Of Course the iPhone 6 Plus Can Bend in Your Pocket - digital55
http://www.wired.com/2014/09/iphone-6-plus-bendgate/

======
killertypo
I don't buy this at all. My iPhone 4 simply will not bend no matter how I flex
it. My Brothers Note 2 does not bend, though I can apply some force and get a
little bend out of it, it bends nothing like the iPhone 6 Plus. So while this
article is free to "Duh" me all it wants. Simply put, standard wear and tear
should not ruin/bend/crack the phone. Apple knows that people put these things
in their pockets. I don't agree with putting phones in the back pocket, hell
that's just asking for trouble (sitting on your $300 subsidized phone?
lolwut), but this reportedly happens in the front pocket as well.

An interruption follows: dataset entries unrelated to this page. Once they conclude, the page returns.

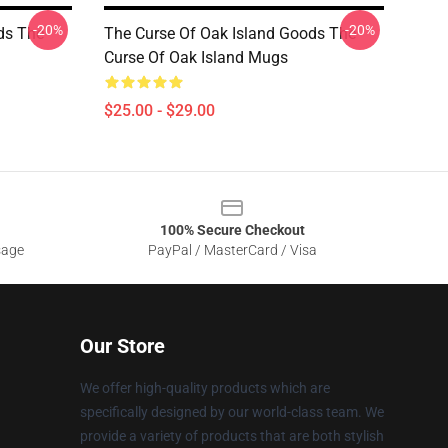
-20%
-20%
ds The
The Curse Of Oak Island Goods The
Curse Of Oak Island Mugs
$25.00 - $29.00
100% Secure Checkout
sage
PayPal / MasterCard / Visa
Our Store
We offer high-quality products which are
specifically designed by our world-class team. We
provide a variety of products that are both stylish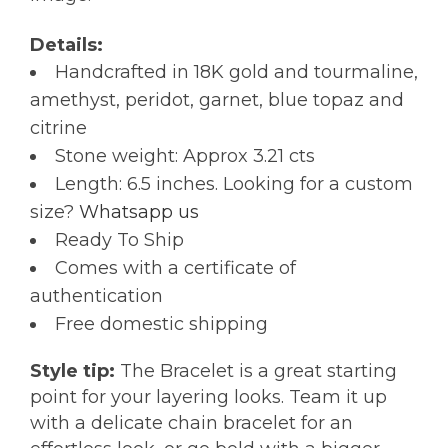
Details:
Handcrafted in 18K gold and tourmaline,
amethyst, peridot, garnet, blue topaz and
citrine
Stone weight: Approx 3.21 cts
Length: 6.5 inches. Looking for a custom
size?
Whatsapp us
Ready To Ship
Comes with a certificate of
authentication
Free domestic shipping
Style tip:
The Bracelet is a great starting
point for your layering looks. Team it up
with a delicate chain bracelet for an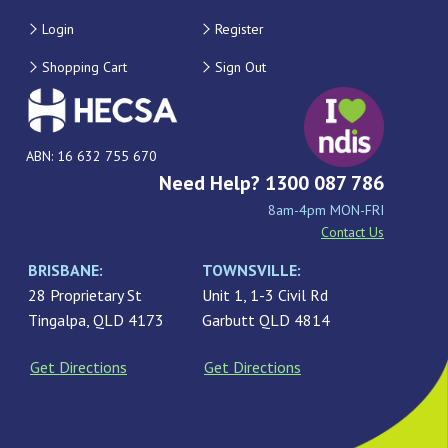
Login
Register
Shopping Cart
Sign Out
ABN: 16 632 755 670
Need Help? 1300 087 786
8am-4pm MON-FRI
Contact Us
BRISBANE:
TOWNSVILLE:
28 Proprietary St
Unit 1, 1-3 Civil Rd
Tingalpa, QLD 4173
Garbutt QLD 4814
Get Directions
Get Directions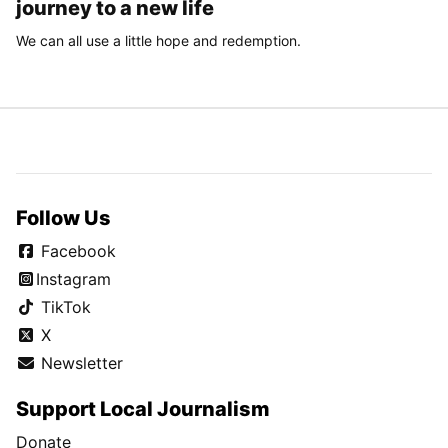
journey to a new life
We can all use a little hope and redemption.
Follow Us
Facebook
Instagram
TikTok
X
Newsletter
Support Local Journalism
Donate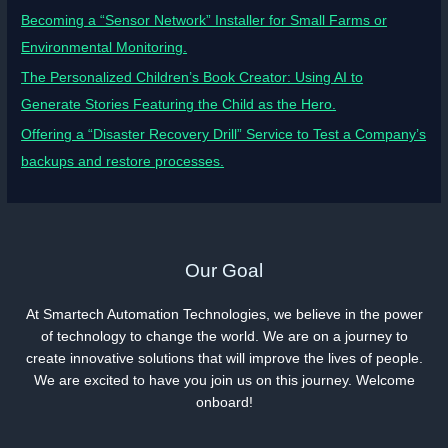
Becoming a “Sensor Network” Installer for Small Farms or
Environmental Monitoring.
The Personalized Children’s Book Creator: Using AI to
Generate Stories Featuring the Child as the Hero.
Offering a “Disaster Recovery Drill” Service to Test a Company’s
backups and restore processes.
Our Goal
At Smartech Automation Technologies, we believe in the power
of technology to change the world. We are on a journey to
create innovative solutions that will improve the lives of people.
We are excited to have you join us on this journey. Welcome
onboard!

There are some great videos of iPhone 6 pluses being bent with little force
(comparably to note3 phones).

Also I can't even fathom folding an iPad into the debate. I don't know anyone
who puts theirs in their pocket. Maybe if I actually stepped on it (which
happens as my daughter likes to leave the iPad laying about wherever she
finished using it last, sometimes in her blanket forts).

------
SAI_Peregrinus
This is a consequence of trying to make the phones ridiculously thin. It
doesn't just sacrifice battery life, it also reduces durability.